Another highlight in the exhibition is the set of spectacular rugs designed at the Omega, and probably made at the Royal Wilton Carpet Factory. These are shown together with their working drawings to reveal aspects of the design, commissioning and manufacturing process. The include the striking Ideal Home Exhibition Rug and a small jewel of a rug designed by Vanessa Bell for Lady Ian Hamiltons flat at 1 Hyde Park Gardens. The finished rugs intentionally preserve the loose informal quality of the original design drawings, which was such an important part of the Omegas modernist aesthetic.
The exhibition also demonstrates the diversity and range of media made and sold at the Omega Workshops, in particular ceramics. It includes a distinctive selection of the tableware Fry made for the Omega, as well as a few lively, Matisse-inspired painted plates and a row of handheld terracotta cats by the French sculptor Henri Gaudier-Brzeska, each glazed in a different colour, echoing Frys experiments in glazes. The displays conclude with examples of other Omega products, illustrating the range of their design activity, including a Ballets Russes-inspired waistcoat made from an Omega woven fabric called Cracow, a marquetry tray by Gaudier-Brzeska, painted furniture and a series of eye-catching Cubist-inspired lamp-stands.
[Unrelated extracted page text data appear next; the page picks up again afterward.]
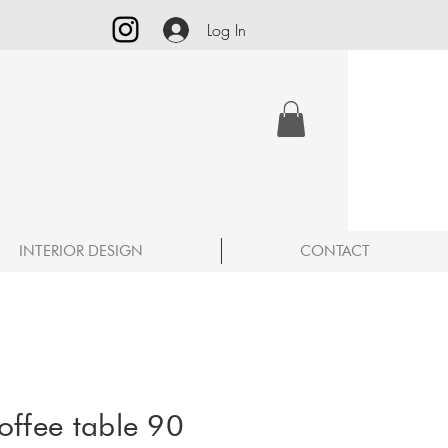
Log In
INTERIOR DESIGN
CONTACT
offee table 90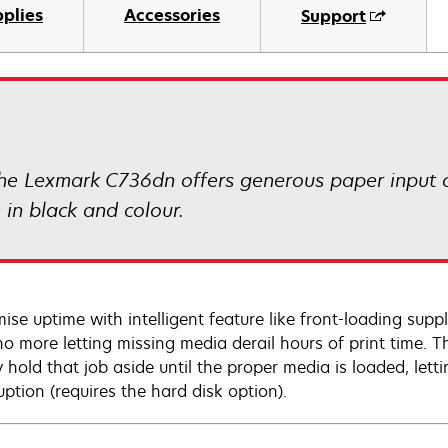
plies
Accessories
Support
 the Lexmark C736dn offers generous paper input ca
in black and colour.
ise uptime with intelligent feature like front-loading sup
 no more letting missing media derail hours of print time. T
y hold that job aside until the proper media is loaded, let
uption (requires the hard disk option).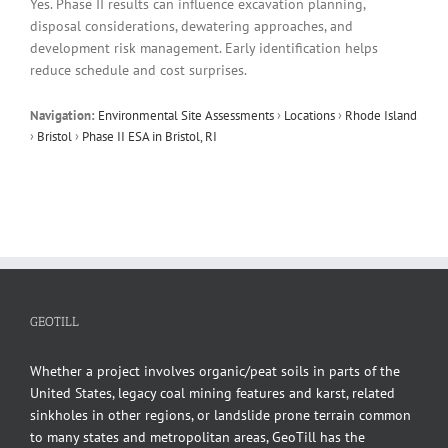
Yes. Phase II results can influence excavation planning,
disposal considerations, dewatering approaches, and
development risk management. Early identification helps
reduce schedule and cost surprises.
Navigation:
Environmental Site Assessments
›
Locations
›
Rhode Island
›
Bristol
›
Phase II ESA in Bristol, RI
GEOTILL
Whether a project involves organic/peat soils in parts of the
United States, legacy coal mining features and karst, related
sinkholes in other regions, or landslide prone terrain common
to many states and metropolitan areas, GeoTill has the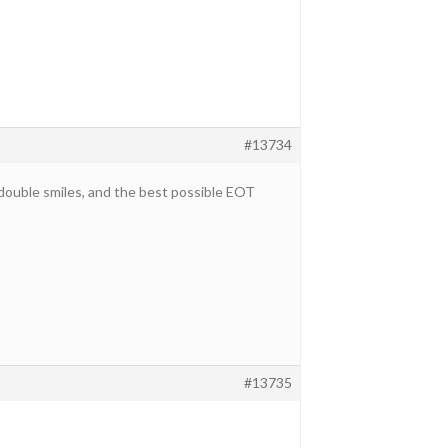
#13734
, double smiles, and the best possible EOT
#13735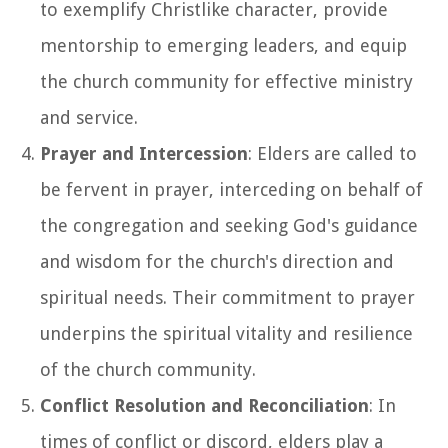
to exemplify Christlike character, provide
mentorship to emerging leaders, and equip
the church community for effective ministry
and service.
Prayer and Intercession
: Elders are called to
be fervent in prayer, interceding on behalf of
the congregation and seeking God's guidance
and wisdom for the church's direction and
spiritual needs. Their commitment to prayer
underpins the spiritual vitality and resilience
of the church community.
Conflict Resolution and Reconciliation
: In
times of conflict or discord, elders play a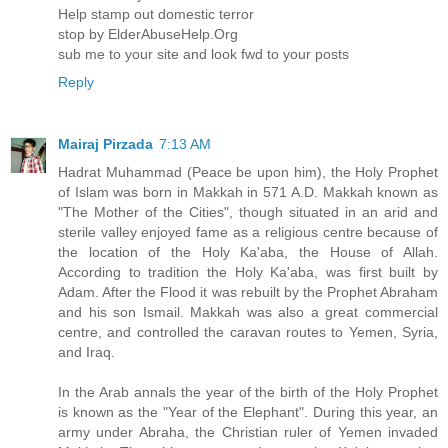
Help stamp out domestic terror
stop by ElderAbuseHelp.Org
sub me to your site and look fwd to your posts
Reply
Mairaj Pirzada
7:13 AM
Hadrat Muhammad (Peace be upon him), the Holy Prophet
of Islam was born in Makkah in 571 A.D. Makkah known as
"The Mother of the Cities", though situated in an arid and
sterile valley enjoyed fame as a religious centre because of
the location of the Holy Ka'aba, the House of Allah.
According to tradition the Holy Ka'aba, was first built by
Adam. After the Flood it was rebuilt by the Prophet Abraham
and his son Ismail. Makkah was also a great commercial
centre, and controlled the caravan routes to Yemen, Syria,
and Iraq.
In the Arab annals the year of the birth of the Holy Prophet
is known as the "Year of the Elephant". During this year, an
army under Abraha, the Christian ruler of Yemen invaded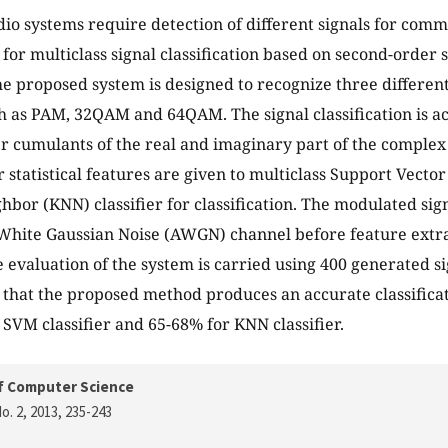
dio systems require detection of different signals for commu
or multiclass signal classification based on second-order st
e proposed system is designed to recognize three different
 as PAM, 32QAM and 64QAM. The signal classification is a
r cumulants of the real and imaginary part of the complex
 statistical features are given to multiclass Support Vect
hbor (KNN) classifier for classification. The modulated si
White Gaussian Noise (AWGN) channel before feature extra
evaluation of the system is carried using 400 generated s
 that the proposed method produces an accurate classificat
SVM classifier and 65-68% for KNN classifier.
f Computer Science
o. 2, 2013
, 235-243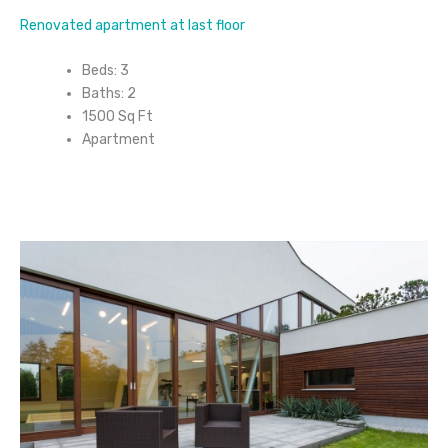
Renovated apartment at last floor
Beds: 3
Baths: 2
1500 Sq Ft
Apartment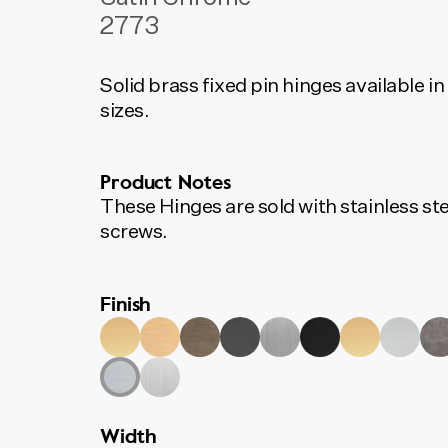
2773
Solid brass fixed pin hinges available in
sizes.
Product Notes
These Hinges are sold with stainless ste
screws.
Finish
Width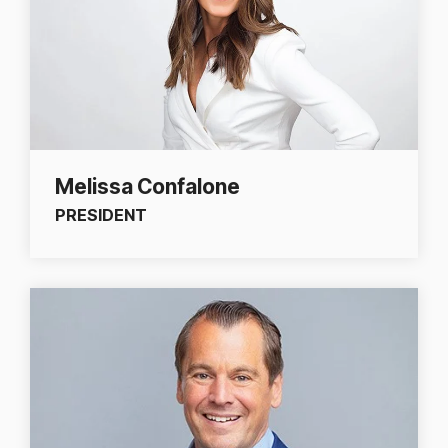
Melissa Confalone
PRESIDENT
Beyond Bloomsbury: Designs of the Omega Workshops 1913-19 is a revealing reappraisal of this experimental moment in British design history. It seeks to lift the Omega Workshops out of the context of the Bloomsbury Group of bohemian artists and intellectuals in which it has so often been seen and to consider it as a boldly ambitious experiment in design which had a far-reaching influence, particularly in the field of artist-designed textiles in Britain.